Beth was truly the sweetest person I've ever known. She will be so missed. My thoughts are with her closest friends and family.


----------



## ValentineBBW

I can't believe this, another gone too soon. I really didn't know Beth, but at the last October NJ bash, she and I ended up eating breakfast together as we were the only ones up at the time. We had a long, great conversation. This is so sad. My condolences to her friends and family


----------



## DeniseW

I'm so sorry, Beth was such a sweet girl, always smiled and spoke to me at bashes and such......such a loss


----------



## Leonard

This is as shocking as it is heartbreaking. Rest in peace, Beth.


----------



## imfree

May Beth rest in peace. She was a kind person with wit and a great sense of humor. Beth will be sadly missed.


----------



## HeatherBBW

I've no words to describe the shock and sadness I feel about the loss of Beth. She was beyond wonderful and will be missed incredibly by not only myself, but many. <3


----------



## LinCanDo66

Such sad news. She seemed so sweet and warm when I saw her at the bashes. What a great loss.


----------



## Iannathedriveress

R.I.P, you will be missed.


----------



## Aria Bombshell

It is a very sad day for many. I barely knew Beth, but always instinctually knew that I would adore her. I was too shy to talk to her very much, but when I did, she was alway very sweet. My thoughts go out to all those who knew Beth. I'm so sorry for your loss.


----------



## TJF

Such sad news! She was such a cheerful person! How sad to know she passed away... she seemed to enjoy life with no trace of sadness about her chronic illness... Oy, what a loss of young life! My heartfelt condolences to all her friends and family!
TJF


----------



## Jon Blaze

I spoke to her on a few occasions. She was always so kind. May she rest in peace.


----------



## AnnMarie

I joked with her often that she was pathologically nice, she really just had the sweetest, most generous, thoughtful heart. Anyone who met her knows this to be true. I will miss her very much, always a bright light when I knew we'd get to see her and spend a little time. 

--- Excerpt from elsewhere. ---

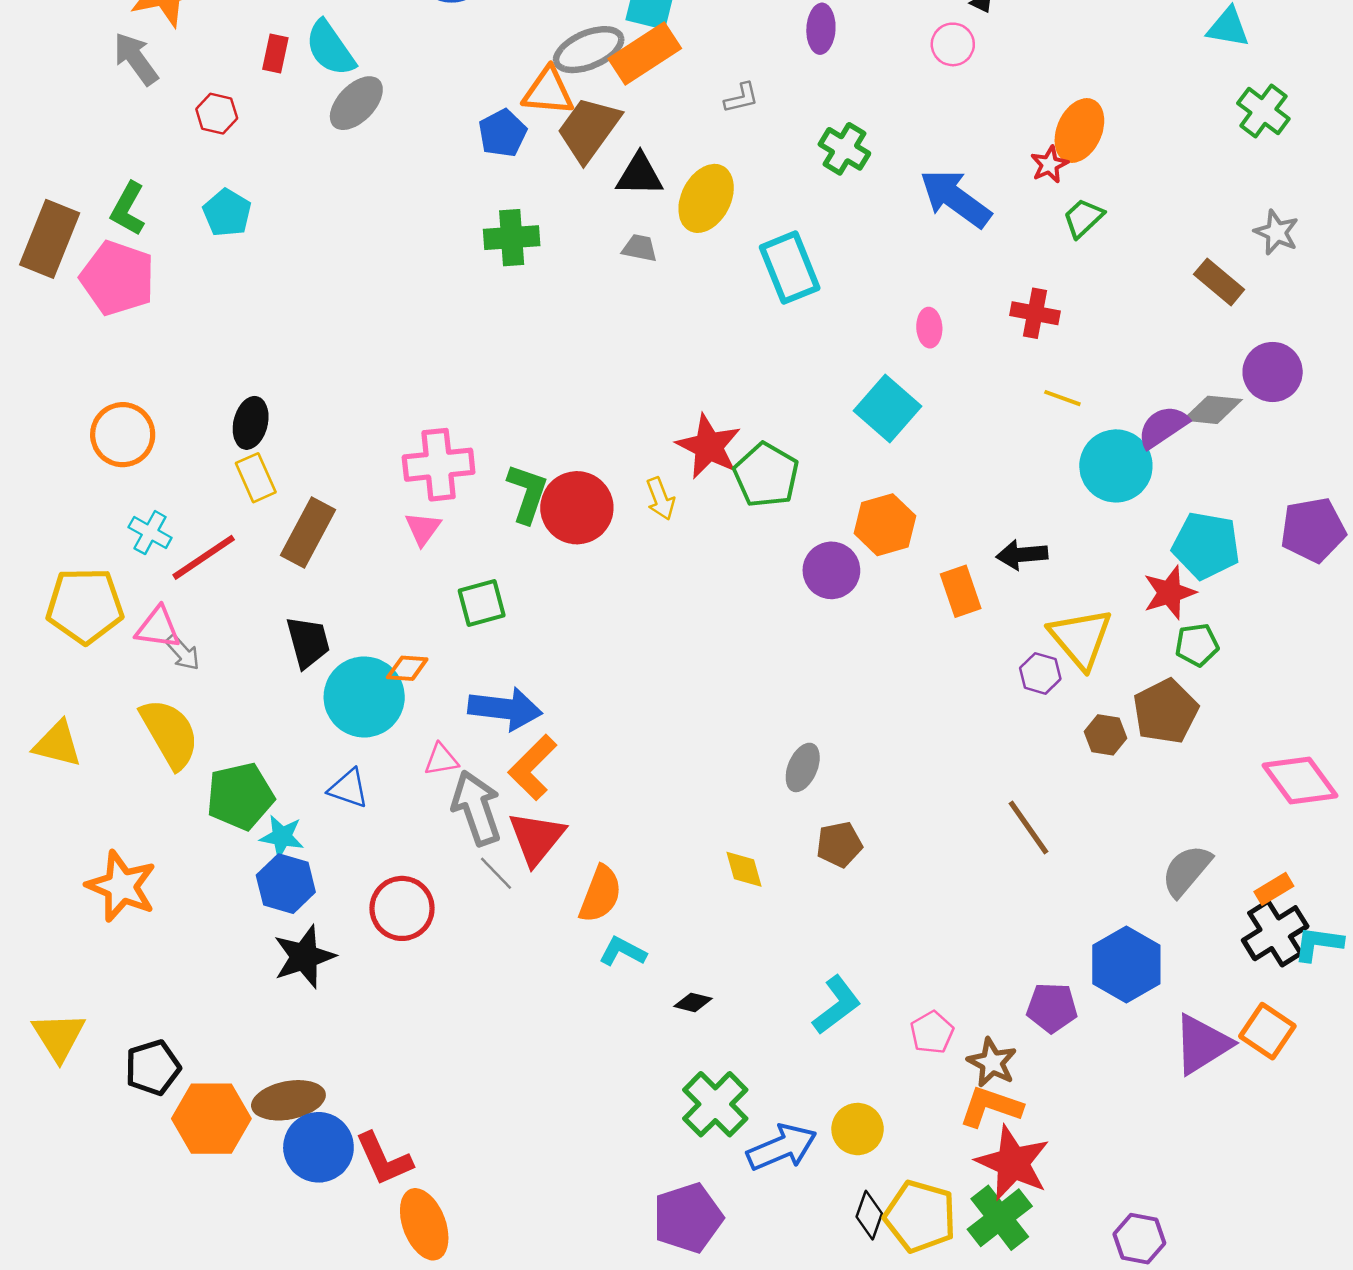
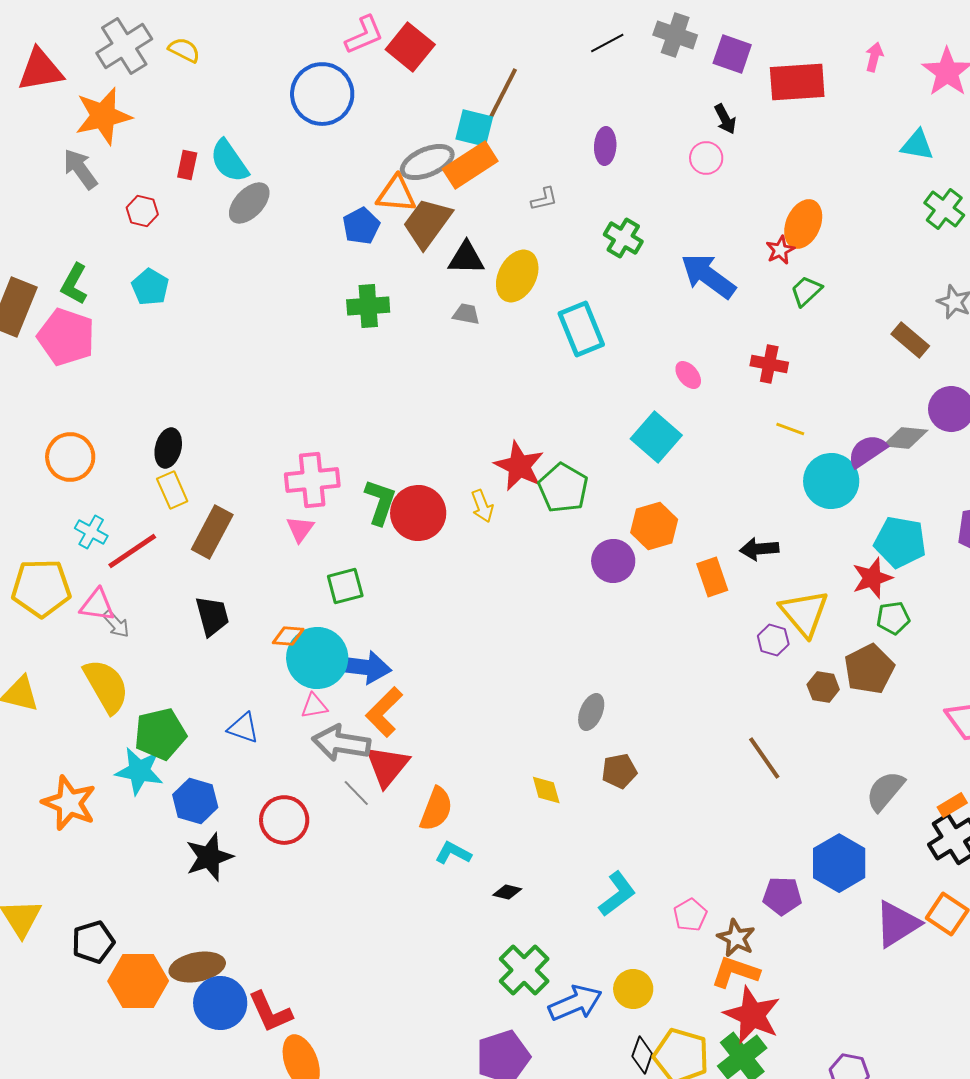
pink ellipse: (929, 328) -> (688, 375), turned -36
cyan circle: (364, 697) -> (317, 658), moved
gray arrow: (476, 808) -> (341, 743), turned -62
cyan star: (282, 837) -> (139, 771), moved, size x1.4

Rest in peace, Beth - we all miss you very much.


----------



## toni

Such sad news. 
I know the last few months had been rough for her. My heart is breaking for Fabian and Ken. She meant so much to both of them.


----------



## AnnMarie

toni said:


> Such sad news.
> I know the last few months had been rough for her. My heart is breaking for Fabian and Ken. She meant so much to both of them.




So true, Toni - I keep thinking of them also.


----------



## PhatChk

This is heartbreaking. Beth always had a smile for me when ever we met. She even got along pretty well with my sister. She was a truly loving and caring person. I am happy I got to have a long talk, laughs and share stories last time I saw her during the NYE Bash. Rest in Peace Hunny.


----------



## Ivy

this is so incredibly sad. my thoughts are with all who were close to her.


----------



## Reenaye Starr

I have always been a fan of hers. She was truly beautiful. Very sad news. My thoughts are with her family and all of those close to her.


----------



## CrankySpice

Beth was a doll, pure & simple. Even though we'd only known one another through emails, she gave me a wonderful Christmas gift when she was up here for NYE. I was so touched by her generosity and thoughtfulness. We shared a love of all things Disney and had many conversations about how awesome the parks were. I'm glad she got to spend so much time at the happiest place on earth because she definitely deserved it. 

My thoughts go out to Fabian, Ken and the rest of her family. May she rest in peace.


----------



## Marlayna

Very sad news. She looked very young. Rest in peace.


----------



## MistahSmooth_CT

This is so sad, Rest In Peace.


----------



## SuperMishe

I would consider Beth a friendly acquaintance and I'm sorry I didn't know her better. The times I had brief conversations with her, she was always sweet and fun to chat with. RIP Beth, my heart goes out to your family and friends.


----------



## ant31

damn that really sucks :really sad: , my heart dropped as soon as i saw that she died . that puts things in perspective and lets people know that you have to live your life to the fullest .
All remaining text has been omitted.